The federal government’s current equalization formula is vulnerable to the same kind of constitutional challenge. The Supreme Court has ruled that taxes and royalties are categorically distinct. Royalties represent the one-off sale of a Crown asset — oil and gas — and are not part of a province’s so-called fiscal capacity.
In its earlier versions, the federal equalization formula did not include provincial Crown royalties. Only in the 1960s — as Alberta’s oil and gas industry became fiscally significant — did Ottawa begin to include revenues from provincial mineral royalties. The political angle was obvious: a bigger equalization “pie” meant a bigger slice for Quebec. But are Hydro Quebec’s revenues included in the equalization formula? Of course not!

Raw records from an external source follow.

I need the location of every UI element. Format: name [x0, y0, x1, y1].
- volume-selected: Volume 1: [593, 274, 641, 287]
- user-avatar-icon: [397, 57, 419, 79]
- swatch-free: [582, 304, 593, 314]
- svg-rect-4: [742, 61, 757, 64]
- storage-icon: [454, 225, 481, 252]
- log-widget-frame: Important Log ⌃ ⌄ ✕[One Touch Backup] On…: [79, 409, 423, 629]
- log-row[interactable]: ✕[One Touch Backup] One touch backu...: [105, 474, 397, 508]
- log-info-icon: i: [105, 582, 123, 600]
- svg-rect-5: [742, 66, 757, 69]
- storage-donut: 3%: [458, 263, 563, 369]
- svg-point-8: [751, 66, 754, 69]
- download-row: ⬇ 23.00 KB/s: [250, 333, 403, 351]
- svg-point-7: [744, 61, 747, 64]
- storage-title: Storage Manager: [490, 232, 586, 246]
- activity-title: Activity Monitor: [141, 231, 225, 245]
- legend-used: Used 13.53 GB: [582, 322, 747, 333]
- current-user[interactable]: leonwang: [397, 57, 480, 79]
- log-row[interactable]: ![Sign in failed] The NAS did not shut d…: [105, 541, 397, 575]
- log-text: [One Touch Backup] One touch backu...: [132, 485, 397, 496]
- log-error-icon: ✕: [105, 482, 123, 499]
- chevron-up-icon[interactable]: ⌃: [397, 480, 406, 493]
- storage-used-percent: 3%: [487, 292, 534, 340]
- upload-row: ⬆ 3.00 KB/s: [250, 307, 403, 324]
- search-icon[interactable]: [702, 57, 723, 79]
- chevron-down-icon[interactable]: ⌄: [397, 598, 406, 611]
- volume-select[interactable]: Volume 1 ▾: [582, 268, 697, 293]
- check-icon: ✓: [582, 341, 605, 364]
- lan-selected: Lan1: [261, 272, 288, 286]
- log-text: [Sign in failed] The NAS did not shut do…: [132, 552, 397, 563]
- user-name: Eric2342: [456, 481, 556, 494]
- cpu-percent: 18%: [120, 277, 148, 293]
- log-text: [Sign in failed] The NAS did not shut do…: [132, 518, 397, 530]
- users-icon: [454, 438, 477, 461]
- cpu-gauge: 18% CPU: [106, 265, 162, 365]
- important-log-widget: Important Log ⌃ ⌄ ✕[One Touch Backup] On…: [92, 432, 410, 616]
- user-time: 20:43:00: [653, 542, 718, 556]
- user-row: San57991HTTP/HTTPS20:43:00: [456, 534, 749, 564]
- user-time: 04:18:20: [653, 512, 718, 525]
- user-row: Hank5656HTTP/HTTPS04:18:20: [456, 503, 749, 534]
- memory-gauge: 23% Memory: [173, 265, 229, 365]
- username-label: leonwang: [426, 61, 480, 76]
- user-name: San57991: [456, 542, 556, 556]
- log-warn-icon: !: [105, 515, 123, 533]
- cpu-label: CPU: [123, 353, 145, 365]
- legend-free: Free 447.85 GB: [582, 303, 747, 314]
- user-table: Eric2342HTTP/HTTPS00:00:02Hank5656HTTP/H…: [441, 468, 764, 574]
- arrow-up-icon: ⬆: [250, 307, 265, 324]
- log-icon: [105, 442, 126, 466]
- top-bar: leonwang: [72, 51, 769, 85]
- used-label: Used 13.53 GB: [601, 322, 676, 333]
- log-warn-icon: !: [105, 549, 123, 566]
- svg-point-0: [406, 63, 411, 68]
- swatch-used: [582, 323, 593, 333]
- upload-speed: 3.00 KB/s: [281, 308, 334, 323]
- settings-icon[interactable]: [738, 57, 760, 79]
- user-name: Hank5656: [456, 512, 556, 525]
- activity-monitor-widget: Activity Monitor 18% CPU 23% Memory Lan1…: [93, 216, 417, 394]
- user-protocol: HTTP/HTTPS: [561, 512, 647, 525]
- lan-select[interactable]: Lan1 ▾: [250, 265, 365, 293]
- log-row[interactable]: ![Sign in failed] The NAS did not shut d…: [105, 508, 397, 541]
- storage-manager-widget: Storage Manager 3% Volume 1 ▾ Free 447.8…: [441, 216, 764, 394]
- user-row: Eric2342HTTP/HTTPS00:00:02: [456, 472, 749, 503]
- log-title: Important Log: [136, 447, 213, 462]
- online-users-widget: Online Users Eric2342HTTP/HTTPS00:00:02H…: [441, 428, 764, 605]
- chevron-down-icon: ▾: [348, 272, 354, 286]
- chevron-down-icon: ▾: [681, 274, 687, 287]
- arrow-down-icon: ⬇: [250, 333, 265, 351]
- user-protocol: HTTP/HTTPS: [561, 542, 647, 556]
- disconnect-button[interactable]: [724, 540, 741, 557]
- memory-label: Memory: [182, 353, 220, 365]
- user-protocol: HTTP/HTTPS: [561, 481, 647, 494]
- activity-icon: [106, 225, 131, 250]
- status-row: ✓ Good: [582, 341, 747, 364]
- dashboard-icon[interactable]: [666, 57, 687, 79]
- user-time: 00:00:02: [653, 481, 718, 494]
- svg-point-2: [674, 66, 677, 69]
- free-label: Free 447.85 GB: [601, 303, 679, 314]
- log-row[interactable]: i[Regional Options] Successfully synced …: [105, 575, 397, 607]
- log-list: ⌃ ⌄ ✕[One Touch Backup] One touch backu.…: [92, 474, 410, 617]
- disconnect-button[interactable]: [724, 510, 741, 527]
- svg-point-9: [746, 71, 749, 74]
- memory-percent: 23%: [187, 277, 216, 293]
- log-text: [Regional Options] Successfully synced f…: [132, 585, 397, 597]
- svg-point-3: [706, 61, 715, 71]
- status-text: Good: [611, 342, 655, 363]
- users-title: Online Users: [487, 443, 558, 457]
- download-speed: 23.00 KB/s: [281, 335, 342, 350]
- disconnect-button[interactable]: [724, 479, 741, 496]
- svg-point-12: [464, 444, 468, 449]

That would increase Quebec’s “fiscal capacity” and thus shrink Quebec’s share of transfers.
The equalization/transfer mess has been getting worse for decades. Now, it is compounded by Justin Trudeau’s attempts to appease climate-change voters in B.C. and Quebec. His refusal to prioritize new export pipelines to the west and east coasts has plunged Alberta’s economy into a recession not seen since the 1980s. A referendum would give Albertans an opportunity to send a message to Ottawa and Quebec: No pipelines means no equalization.
Alberta has never got anything from Ottawa without fighting for it. Lougheed understood this in 1980. Kenney understands this in 2019. Once again, we need a premier who is willing to challenge the status quo and demand a fair deal for Albertans.
Ted Morton is an executive fellow at the School of Public Policy and a professor emeritus at the University of Calgary. He was the MLA for Foothills-Rocky View from 2004-2012, and also served as minister of finance and minister of energy.